The code for the client can be viewed Here and the server Here


How it turned out

With the new structure completely implemented I changed much of how the client looks. The client no longer required the user to press remove for the hosts modification instead now the hosts modification only ever needs to be set to 127.0.0.1 which means it’s now possible for it to be automatically added and removed for the user. Below is the new design:

New Client

Now that the new client is running the servers along with the proxy for the main server its require that this stays running.

With all these improvements the server now only needs to expose 1 port that being the HTTP port. This is amazing seeing that the server previously had to expose 5 different ports.


The benefits of this

This new structure came with many benefits, below are some of the most notable

Only 1 port

The server now only has to expose 1 port which makes the life of the server maintainers much easier and also prevents the security hole of having so many extra ports left open


HTTPs Support

Previously the Main server was not able to be easily secured as it would require lots of extra code to implement TLS for the server and would also require the users to manually specify certificate and private key files.

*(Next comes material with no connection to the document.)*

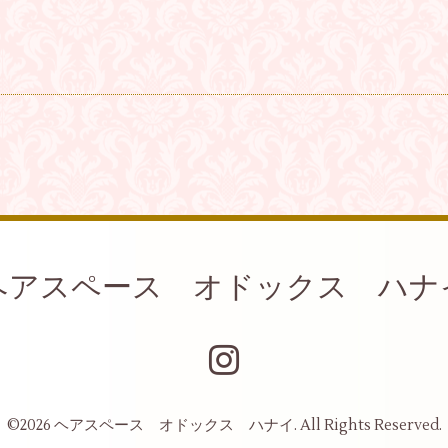
ヘアスペース オドックス ハナ
©2026
ヘアスペース オドックス ハナイ
. All Rights Reserved.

This all changes now that the entire server runs over HTTP. Due to the server using HTTP upgrades the server can now completely communicate through the HTTP protocol which means the server can be placed behind an NGINX proxy that provides TLS. This effectively gives the server FREE extra security.


Better hosting support

Previously if you wanted to host a Pocket Relay server you would have to get Dedicated, VPS hosting, or something similar in order to be able to expose all the required ports. This all changes with the new server as it only requires an HTTP port. This opens the server up to many hosting options including Google Cloud free container hosting.


Server knowledge

Because of how HTTP upgrades work if the server needs extra information about the client environment it possible to transmit that information through the initial request before the session is created. Previously such things wouldn’t be possible or at least wouldn’t be reliable. This extra knowledge was made use of in order to provide the correct HTTP server details to the client. This was achieved by having the client provide headers containing the server details.